[WHAT TO DO]:
The entries below are to be repeated exactly, with the pictures left out.

** Opening RECORD SET block **

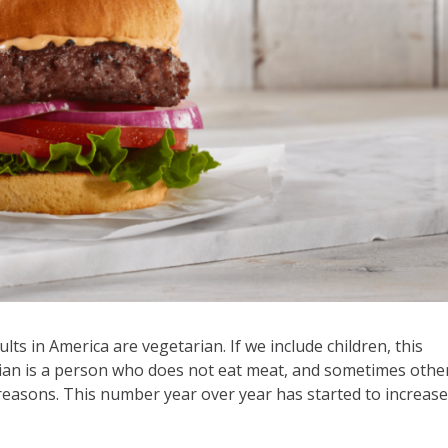
lts in America are vegetarian. If we include children, this
rian is a person who does not eat meat, and sometimes othe
h reasons. This number year over year has started to increase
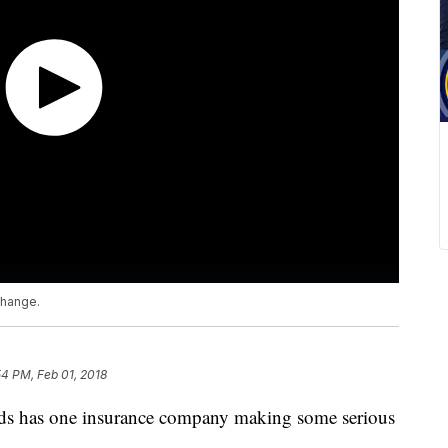
change.
54 PM, Feb 01, 2018
ids has one insurance company making some serious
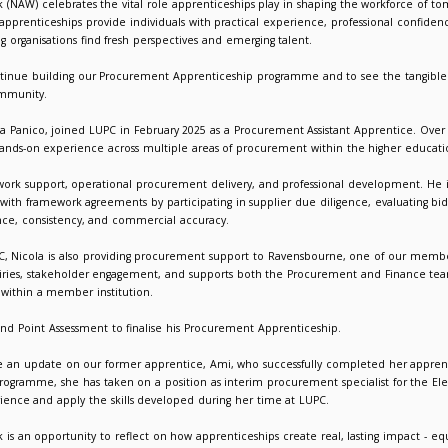
 Apprenticeship Week 2026: Skills for Life in Action at LUPC
026
Giorgia Varriale
 Apprenticeship Week (NAW) celebrates the vital role apprentice
r Life,”
highlights how apprenticeships provide individuals with p
ities, while supporting organisations find fresh perspectives and
 we are proud to continue building our Procurement Apprentice
ation and member community.
ent apprentice, Nicola Panico, joined LUPC in February 2025 as 
d his skills through hands-on experience across multiple areas
 role combines framework support, operational procurement deli
 management teams with framework agreements by participating i
s to ensure compliance, consistency, and commercial accuracy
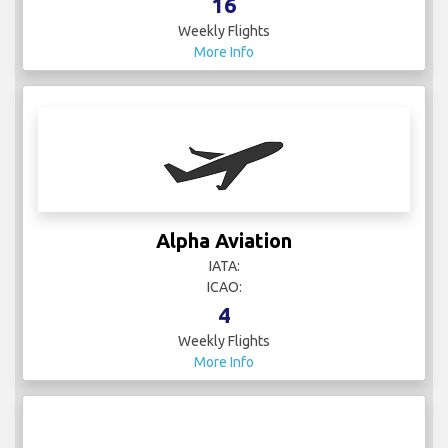
16
Weekly Flights
More Info
Alpha Aviation
IATA:
ICAO:
4
Weekly Flights
More Info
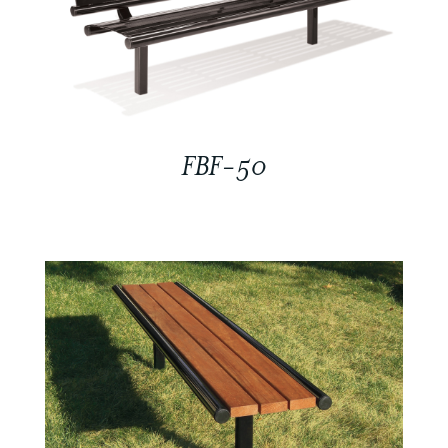
FBF-50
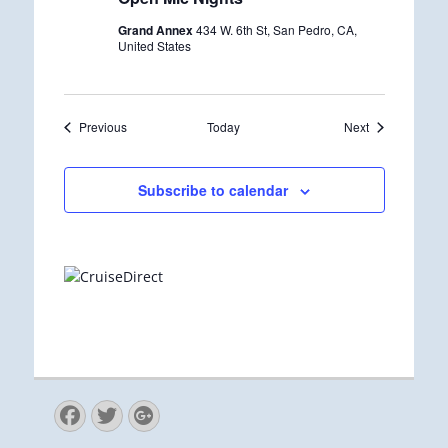
c
u
Grand Annex
434 W. 6th St, San Pedro, CA,
r
United States
r
i
n
g
Events
Events
Previous
Today
Next
Subscribe to calendar
Facebook
Twitter
Googleplus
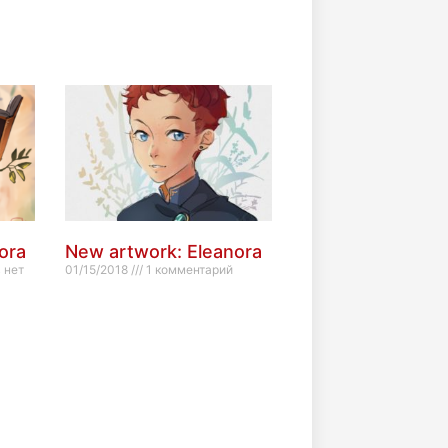
ora
New artwork: Eleanora
 нет
01/15/2018
1 комментарий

** Closing RECORD SET block **

[REPLY TO THE EXERCISE]:
lts in America are vegetarian. If we include children, this
rian is a person who does not eat meat, and sometimes othe
h reasons. This number year over year has started to increase
change.
54 PM, Feb 01, 2018
ids has one insurance company making some serious
 Apprenticeship Week 2026: Skills for Life in Action at LUPC
026
Giorgia Varriale
 Apprenticeship Week (NAW) celebrates the vital role apprentice
r Life,”
highlights how apprenticeships provide individuals with p
ities, while supporting organisations find fresh perspectives and
 we are proud to continue building our Procurement Apprentice
ation and member community.
ent apprentice, Nicola Panico, joined LUPC in February 2025 as 
d his skills through hands-on experience across multiple areas
 role combines framework support, operational procurement deli
 management teams with framework agreements by participating i
s to ensure compliance, consistency, and commercial accuracy
16
Weekly Flights
More Info
Alpha Aviation
IATA:
ICAO:
4
Weekly Flights
More Info
FBF-50
c
u
Grand Annex
434 W. 6th St, San Pedro, CA,
r
United States
r
i
n
g
Events
Events
Previous
Today
Next
Subscribe to calendar
Facebook
Twitter
Googleplus
ora
New artwork: Eleanora
 нет
01/15/2018
1 комментарий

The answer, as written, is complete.